Post detection, the predator must decide if prey is suitable and can be caught. When making this decision, the predator benefits from gathering information like the velocity, size, type and distance to the object. A simple spatial rule of thumb would negate the need for distance information, as crabs do, by categorizing objects moving above the horizon as predators, and those below it as potential prey [43]. In addition, because many predatory arthropods have two eyes with overlapping fields of view, it gives them the potential for assessing distance through stereopsis; the ability to perceive the world in 3D by using the disparity in the images from both retinas. Although their small heads and relatively poor spatial resolution limit the distance at which this strategy is effective, stereovision has been proven in Mantids [44,45], and proposed to play a part in Holcocephala [14]. Stereopsis has evolved independently in arthropods, mollusks [46] and vertebrates, and consequently the neural basis of stereopsis in Mantids differs from that of vertebrates [47]. In contrast, because killer flies attack insects outside of their potential stereopsis range, they rely on matched filters, or heuristics rules: if the perceived prey size and velocity match a preferred ratio, the attack is released [48]. Dragonflies with eyes fused on top of their head (holoptic eyes), also use heuristic rules to inform the attack [49]. This eye design is believed to have evolved in dragonflies that hunted in open fields, where close-range 3D perception is not paramount [50]. Damselflies, the dragonfly sister group with characteristically widely spaced eyes, integrate the binocular information from both eyes [51], but whether they exploit this ability for stereovision purposes remains to be shown. Visual information from multiple eyes may also play a role in prey capture by tiger beetle larvae, which have to correctly assess if the distance of a potential morsel is within their ~15 mm jumping range [52]. Based on an elegant study with occluded eyes and the addition of prisms, these larvae use both monocular and binocular clues [38]. The ability for some arthropods to correctly estimate distances monocularly also has been illustrated for aquatic diving beetle larvae [53] and behavioral experiments under different light conditions suggest that jumping spiders may use image-defocus cues to better assess the distance of potential prey [54].

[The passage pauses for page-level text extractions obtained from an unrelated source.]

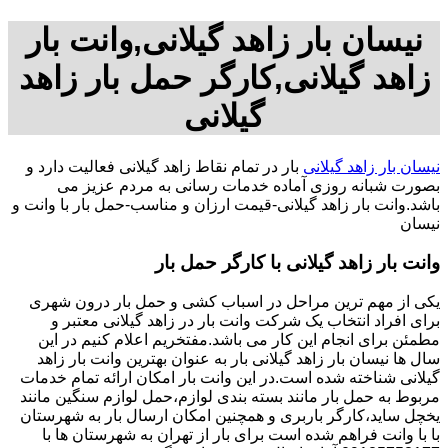
نیسان بار زاهد گیلانی,وانت بار
زاهد گیلانی,کارگر حمل بار زاهد
گیلانی
نیسان بار زاهد گیلانی
بار در تمام نقاط زاهد گیلانی فعالیت دارد و
بصورت شبانه روزی آماده خدمات رسانی به مردم عزیز می
باشد.وانت بار زاهد گیلانی-قیمت ارزان و مناسب-حمل بار با وانت و
نیسان
وانت بار زاهد گیلانی با کارگر حمل بار
یکی از مهم ترین مراحل در اسباب کشی و حمل بار درون شهری
برای افراد انتخاب یک شرکت وانت بار در زاهد گیلانی معتبر و
مطمئن برای انجام این کار می باشد.مفتخریم اعلام کنیم در این
سال ها نیسان بار زاهد گیلانی بار به عنوان بهترین وانت بار زاهد
گیلانی شناخته شده است.در این وانت بار امکان ارائه تمام خدمات
مربوط به حمل بار مانند بسته بندی لوازم،حمل لوازم سنگین مانند
یخچل ساید،کارگر باربری و همچنین امکان ارسال بار به شهرستان
با با وانت فراهم شده است برای بار از تهران به شهرستان ها با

Gaze shifting for prey tracking and sampling -"it is clear from our simulations that batters, even professional batters, cannot keep their eyes on the ball" -Professor A.
Often the ability to see motion is an important ingredient for target detection [55]. After detection, many arthropods take the time to move their head and/or body, and actively visually track the potential prey before deciding whether to attack. Since their eyes are fixed to their heads, head tracking is the equivalent of eye tracking in vertebrates, but the actual tracking strategy is predator and purpose dependent. For example, because Libellulid dragonflies track potential prey with smooth head movements [49], this keeps the prey image on the fovea [56], and thus provides the highest possible image quality when categorizing prey and conditions, ahead of launching the attack. In contrast, the robber fly Laphria saffrana cues onto the wing beat frequency of the potential prey to categorize it, and does so through a 'saccade and fixate' strategy [57]. Similarly, the frequency of light flashes is exploited by predatory female fireflies to attract unsuspecting males of other species [58], and the 'Saccade-and-fixate' strategy is employed by many terrestrial species to stabilize their visual input via head and/or body movements [59]. For example, tiger beetles typically go through phases of evaluating the position of their prey, which is followed by an active pursuit informed by the position of the prey detected during the stop. While their typical pursuit is open loop [15], closed-loop pursuit has been observed under laboratory conditions as well. Diving beetle larvae have a different approach. Sometimes they first detect a desired prey item from a distance, and orient towards it to bring it into the visual field of their principal eyes. Since the retina is extremely narrow vertically, they engage in vertical scanning movements during their approach to scout out the shape and position of their prospective victims [21]. Another predatory strategy is to remain stationary and allocate tracking to the eyes within an otherwise motionless body, as is the case in jumping spiders. Here too the boomerang-shaped retina needs to perform scanning movements in order to assess potential prey [26]. Recent work with a tracking device that allows following the gaze of the principal eyes during these scanning movements has revealed that they are directed by the spider's lateral eyes [60], suggesting a sophisticated level of integration between the dispersed eye units.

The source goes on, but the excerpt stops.